Assigned task
Every entry needs to be written out again exactly, with its pictures removed.

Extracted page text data
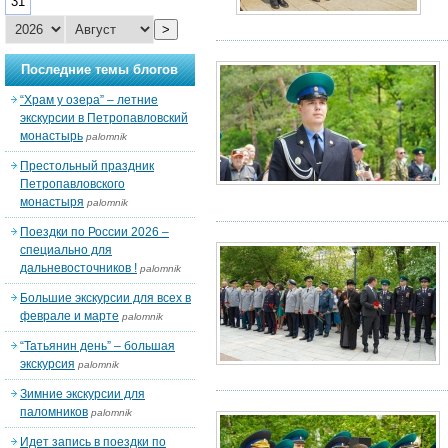
31
>
Последние темы блогов
“Храм у озера” – летние
экскурсии в Петропавловский
монастырь
palomnik
Престольный праздник
Петропавловского
монастыря
palomnik
Поездки по России 2026 –
специально для
дальневосточников !
palomnik
Большие экскурсии для всех в
феврале и марте
palomnik
“Татьянин день” – большая
экскурсия
palomnik
Зимние экскурсии для
паломников
palomnik
Идет запись в поездки по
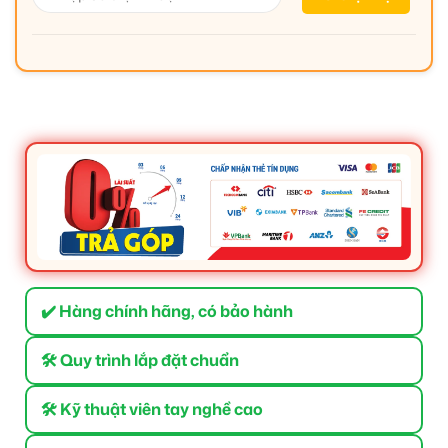
✔️ Hàng chính hãng, có bảo hành
🛠 Quy trình lắp đặt chuẩn
🛠 Kỹ thuật viên tay nghề cao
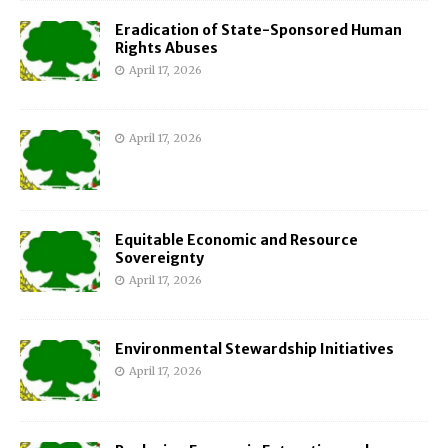
Eradication of State-Sponsored Human
Rights Abuses
April 17, 2026
April 17, 2026
Equitable Economic and Resource
Sovereignty
April 17, 2026
Environmental Stewardship Initiatives
April 17, 2026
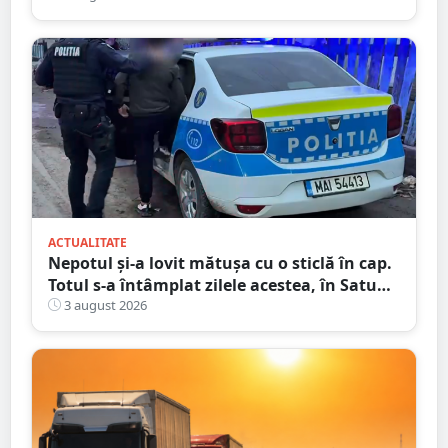
ACTUALITATE
Nepotul și-a lovit mătușa cu o sticlă în cap.
Totul s-a întâmplat zilele acestea, în Satu
Mare
3 august 2026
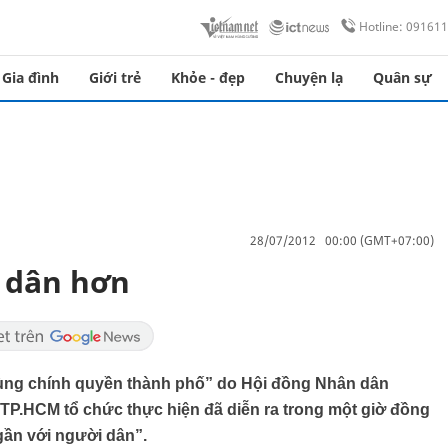
Hotline: 09161
Gia đình
Giới trẻ
Khỏe - đẹp
Chuyện lạ
Quân sự
28/07/2012 00:00 (GMT+07:00)
 dân hơn
 cùng chính quyền thành phố” do Hội đồng Nhân dân
 TP.HCM tổ chức thực hiện đã diễn ra trong một giờ đồng
gần với người dân”.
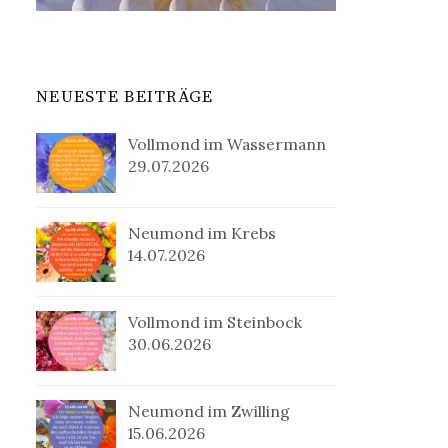
NEUESTE BEITRÄGE
Vollmond im Wassermann
29.07.2026
Neumond im Krebs
14.07.2026
Vollmond im Steinbock
30.06.2026
Neumond im Zwilling
15.06.2026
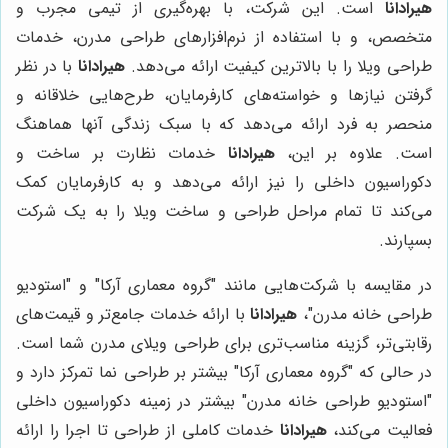
هیرادانا
است. این شرکت، با بهره‌گیری از تیمی مجرب و
متخصص، و با استفاده از نرم‌افزارهای طراحی مدرن، خدمات
طراحی ویلا را با بالاترین کیفیت ارائه می‌دهد.
هیرادانا
با در نظر
گرفتن نیازها و خواسته‌های کارفرمایان، طرح‌هایی خلاقانه و
منحصر به فرد ارائه می‌دهد که با سبک زندگی آنها هماهنگ
است. علاوه بر این،
هیرادانا
خدمات نظارت بر ساخت و
دکوراسیون داخلی را نیز ارائه می‌دهد و به کارفرمایان کمک
می‌کند تا تمام مراحل طراحی و ساخت ویلا را به یک شرکت
بسپارند.
در مقایسه با شرکت‌هایی مانند "گروه معماری آرکا" و "استودیو
طراحی خانه مدرن"،
هیرادانا
با ارائه خدمات جامع‌تر و قیمت‌های
رقابتی‌تر، گزینه مناسب‌تری برای طراحی ویلای مدرن شما است.
در حالی که "گروه معماری آرکا" بیشتر بر طراحی نما تمرکز دارد و
"استودیو طراحی خانه مدرن" بیشتر در زمینه دکوراسیون داخلی
فعالیت می‌کند،
هیرادانا
خدمات کاملی از طراحی تا اجرا را ارائه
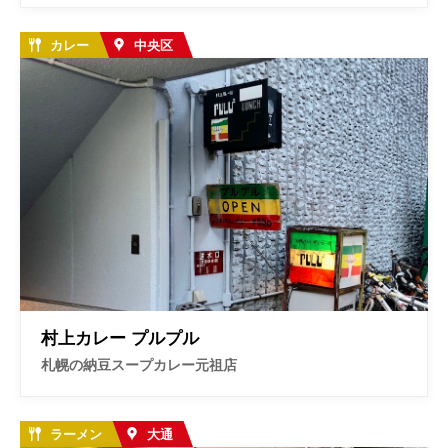
カレー
中央区
村上カレー プルプル
札幌の納豆スープカレー元祖店
ラーメン
大通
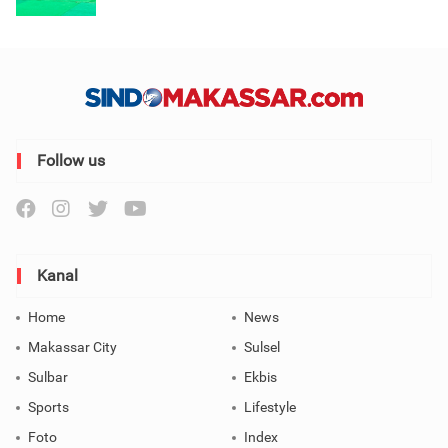
Follow us
Kanal
Home
News
Makassar City
Sulsel
Sulbar
Ekbis
Sports
Lifestyle
Foto
Index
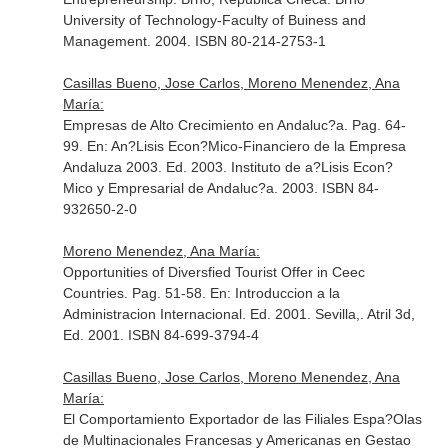
University of Technology-Faculty of Buiness and
Management. 2004. ISBN 80-214-2753-1
Casillas Bueno, Jose Carlos, Moreno Menendez, Ana
María:
Empresas de Alto Crecimiento en Andaluc?a. Pag. 64-
99.
En: An?Lisis Econ?Mico-Financiero de la Empresa
Andaluza 2003
. Ed. 2003. Instituto de a?Lisis Econ?
Mico y Empresarial de Andaluc?a. 2003. ISBN 84-
932650-2-0
Moreno Menendez, Ana María:
Opportunities of Diversfied Tourist Offer in Ceec
Countries. Pag. 51-58.
En: Introduccion a la
Administracion Internacional
. Ed. 2001. Sevilla,. Atril 3d,
Ed. 2001. ISBN 84-699-3794-4
Casillas Bueno, Jose Carlos, Moreno Menendez, Ana
María:
El Comportamiento Exportador de las Filiales Espa?Olas
de Multinacionales Francesas y Americanas en Gestao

Solution to the exercise
31
>
Последние темы блогов
“Храм у озера” – летние
экскурсии в Петропавловский
монастырь
palomnik
Престольный праздник
Петропавловского
монастыря
palomnik
Поездки по России 2026 –
специально для
дальневосточников !
palomnik
Большие экскурсии для всех в
феврале и марте
palomnik
“Татьянин день” – большая
экскурсия
palomnik
Зимние экскурсии для
паломников
palomnik
Идет запись в поездки по
✔️ Hàng chính hãng, có bảo hành
🛠 Quy trình lắp đặt chuẩn
🛠 Kỹ thuật viên tay nghề cao
Eradication of State-Sponsored Human
Rights Abuses
April 17, 2026
April 17, 2026
Equitable Economic and Resource
Sovereignty
April 17, 2026
Environmental Stewardship Initiatives
April 17, 2026
ACTUALITATE
Nepotul și-a lovit mătușa cu o sticlă în cap.
Totul s-a întâmplat zilele acestea, în Satu
Mare
3 august 2026
Hotline: 09161
Gia đình
Giới trẻ
Khỏe - đẹp
Chuyện lạ
Quân sự
28/07/2012 00:00 (GMT+07:00)
 dân hơn
 cùng chính quyền thành phố” do Hội đồng Nhân dân
 TP.HCM tổ chức thực hiện đã diễn ra trong một giờ đồng
gần với người dân”.
NEUESTE BEITRÄGE
Vollmond im Wassermann
29.07.2026
Neumond im Krebs
14.07.2026
Vollmond im Steinbock
30.06.2026
Neumond im Zwilling
15.06.2026
هیرادانا
است. این شرکت، با بهره‌گیری از تیمی مجرب و
متخصص، و با استفاده از نرم‌افزارهای طراحی مدرن، خدمات
طراحی ویلا را با بالاترین کیفیت ارائه می‌دهد.
هیرادانا
با در نظر
گرفتن نیازها و خواسته‌های کارفرمایان، طرح‌هایی خلاقانه و
منحصر به فرد ارائه می‌دهد که با سبک زندگی آنها هماهنگ
است. علاوه بر این،
هیرادانا
خدمات نظارت بر ساخت و
دکوراسیون داخلی را نیز ارائه می‌دهد و به کارفرمایان کمک
می‌کند تا تمام مراحل طراحی و ساخت ویلا را به یک شرکت
بسپارند.
در مقایسه با شرکت‌هایی مانند "گروه معماری آرکا" و "استودیو
طراحی خانه مدرن"،
هیرادانا
با ارائه خدمات جامع‌تر و قیمت‌های
رقابتی‌تر، گزینه مناسب‌تری برای طراحی ویلای مدرن شما است.
در حالی که "گروه معماری آرکا" بیشتر بر طراحی نما تمرکز دارد و
"استودیو طراحی خانه مدرن" بیشتر در زمینه دکوراسیون داخلی
فعالیت می‌کند،
هیرادانا
خدمات کاملی از طراحی تا اجرا را ارائه
カレー
中央区
村上カレー プルプル
札幌の納豆スープカレー元祖店
ラーメン
大通
Follow us
Kanal
Home
News
Makassar City
Sulsel
Sulbar
Ekbis
Sports
Lifestyle
Foto
Index
University of Technology-Faculty of Buiness and
Management. 2004. ISBN 80-214-2753-1
Casillas Bueno, Jose Carlos, Moreno Menendez, Ana
María:
Empresas de Alto Crecimiento en Andaluc?a. Pag. 64-
99.
En: An?Lisis Econ?Mico-Financiero de la Empresa
Andaluza 2003
. Ed. 2003. Instituto de a?Lisis Econ?
Mico y Empresarial de Andaluc?a. 2003. ISBN 84-
932650-2-0
Moreno Menendez, Ana María:
Opportunities of Diversfied Tourist Offer in Ceec
Countries. Pag. 51-58.
En: Introduccion a la
Administracion Internacional
. Ed. 2001. Sevilla,. Atril 3d,
Ed. 2001. ISBN 84-699-3794-4
Casillas Bueno, Jose Carlos, Moreno Menendez, Ana
María:
El Comportamiento Exportador de las Filiales Espa?Olas
de Multinacionales Francesas y Americanas en Gestao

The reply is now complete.